Section: New Results

Generation of Diverse Behavioral Data

We target the automatic generation of visual data depicting human behavior, and in particular how to design a method able to learn the generation of data diversity. In particular, we focus on smiles, because each smile is unique: one person surely smiles in different ways (e.g. closing/opening the eyes or mouth). We wonder if given one input image of a neutral face, we can generate multiple smile videos with distinctive characteristics. To tackle this one-to-many video generation problem, we propose a novel deep learning architecture named Conditional MultiMode Network (CMM-Net). To better encode the dynamics of facial expressions, CMM-Net explicitly exploits facial landmarks for generating smile sequences. Specifically, a variational auto-encoder is used to learn a facial landmark embedding.

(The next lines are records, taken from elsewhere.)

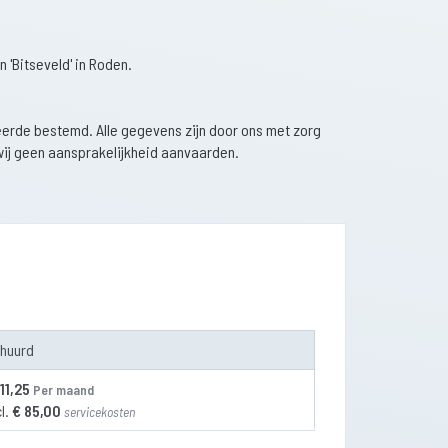
'Bitseveld' in Roden.
sseerde bestemd. Alle gegevens zijn door ons met zorg
wij geen aansprakelijkheid aanvaarden.
rhuurd
11,25
Per maand
l.
€ 85,00
servicekosten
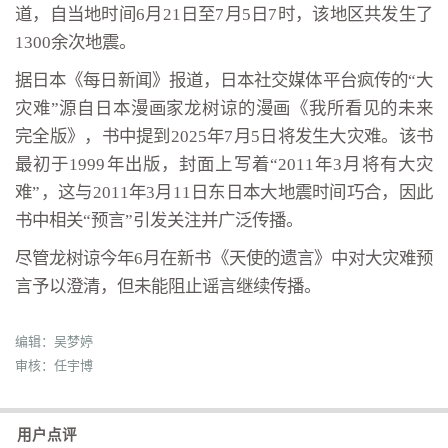
道，自当地时间6月21日至7月5日7时，该地区共发生了
1300余次地震。
据日本《每日新闻》报道，日本社交媒体平台疯传的“大
灾难”源自日本漫画家龙树谅的漫画《我所看见的未来
完全版》，书中提到2025年7月5日将发生大灾难。该书
最初于1999年出版，封面上写着“2011年3月将有大灾
难”，这与2011年3月11日东日本大地震时间巧合，因此
书中相关“预言”引发关注并广泛传播。
尽管龙树谅今年6月在新书《天使的遗言》中对大灾难预
言予以澄清，但未能阻止谣言继续传播。
编辑：吴梦婷
审核：任宇博
用户点评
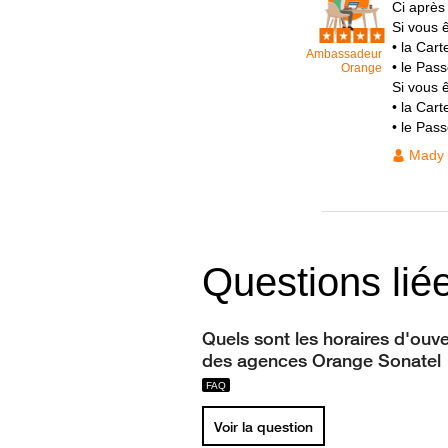
Ci après 
Si vous 
• la Cart
Ambassadeur
• le Pas
Orange
Si vous ê
• la Cart
• le Pass
Mady
Questions lié
Quels sont les horaires d'ouve
des agences Orange Sonatel
Voir la question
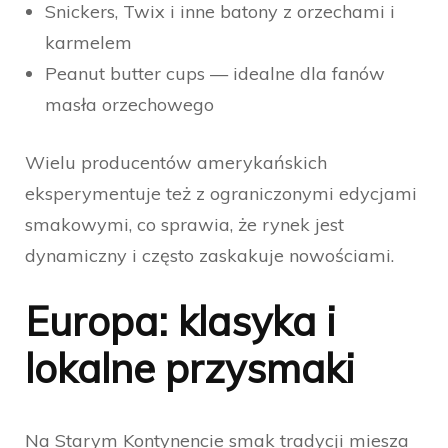
Snickers, Twix i inne batony z orzechami i
karmelem
Peanut butter cups — idealne dla fanów
masła orzechowego
Wielu producentów amerykańskich
eksperymentuje też z ograniczonymi edycjami
smakowymi, co sprawia, że rynek jest
dynamiczny i często zaskakuje nowościami.
Europa: klasyka i
lokalne przysmaki
Na Starym Kontynencie smak tradycji miesza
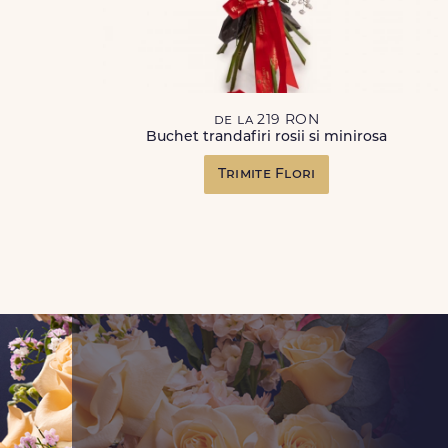
de la 219 RON
Buchet trandafiri rosii si minirosa
Trimite Flori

This single embedding is then exploited by a conditional recurrent network which generates a landmark embedding sequence conditioned on a specific expression (e.g. spontaneous smile), implemented as a Conditional LSTM. Next, the generated landmark embeddings are fed into a multi-mode recurrent landmark generator, producing a set of landmark sequences still associated to the given smile class but clearly distinct from each other, we call that a Multi-Mode LSTM. Finally, these landmark sequences are translated into face videos. Our experimental results, see Figure 7, demonstrate the effectiveness of our CMM-Net in generating realistic videos of multiple smile expressions [52].

Figure 7. Multi-mode generation example with a sequence: landmarks (left) and associated face images (right) after the landmark-to-image decoding step based on Variational Auto-Encoders. The rows correspond to the original sequence (first), output of the Conditional LSTM (second), and output of the Multi-Mode LSTM (last three rows).